[Directions for this task] Collect the lines of the entries where "COVID" shows up.

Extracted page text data
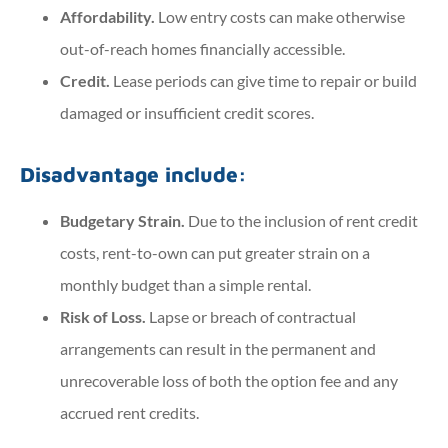
Affordability.
Low entry costs can make otherwise
out-of-reach homes financially accessible.
Credit.
Lease periods can give time to repair or build
damaged or insufficient credit scores.
Disadvantage include:
Budgetary Strain.
Due to the inclusion of rent credit
costs, rent-to-own can put greater strain on a
monthly budget than a simple rental.
Risk of Loss.
Lapse or breach of contractual
arrangements can result in the permanent and
unrecoverable loss of both the option fee and any
accrued rent credits.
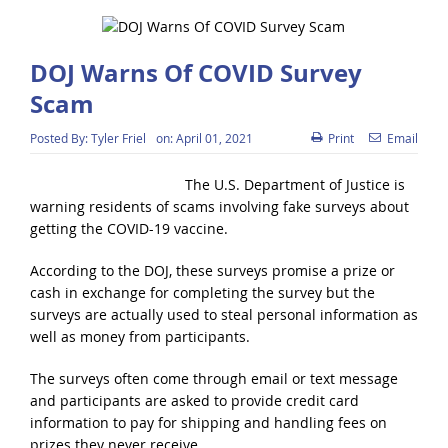
DOJ Warns Of COVID Survey
Scam
Posted By:
Tyler Friel
on:
April 01, 2021
Print
Email
The U.S. Department of Justice is
warning residents of scams involving fake surveys about
getting the COVID-19 vaccine.
According to the DOJ, these surveys promise a prize or
cash in exchange for completing the survey but the
surveys are actually used to steal personal information as
well as money from participants.
The surveys often come through email or text message
and participants are asked to provide credit card
information to pay for shipping and handling fees on
prizes they never receive.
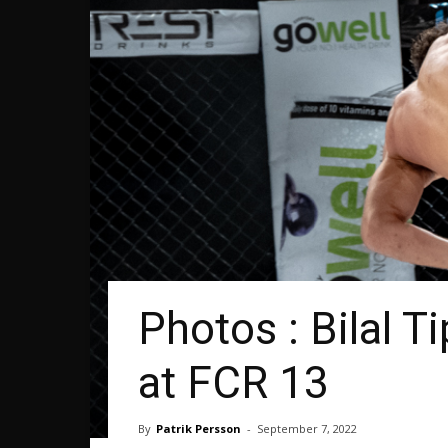
Photos : Bilal 
at FCR 13
By
Patrik Persson
-
September 7, 2022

[Exercise answer]
DOJ Warns Of COVID Survey
getting the COVID-19 vaccine.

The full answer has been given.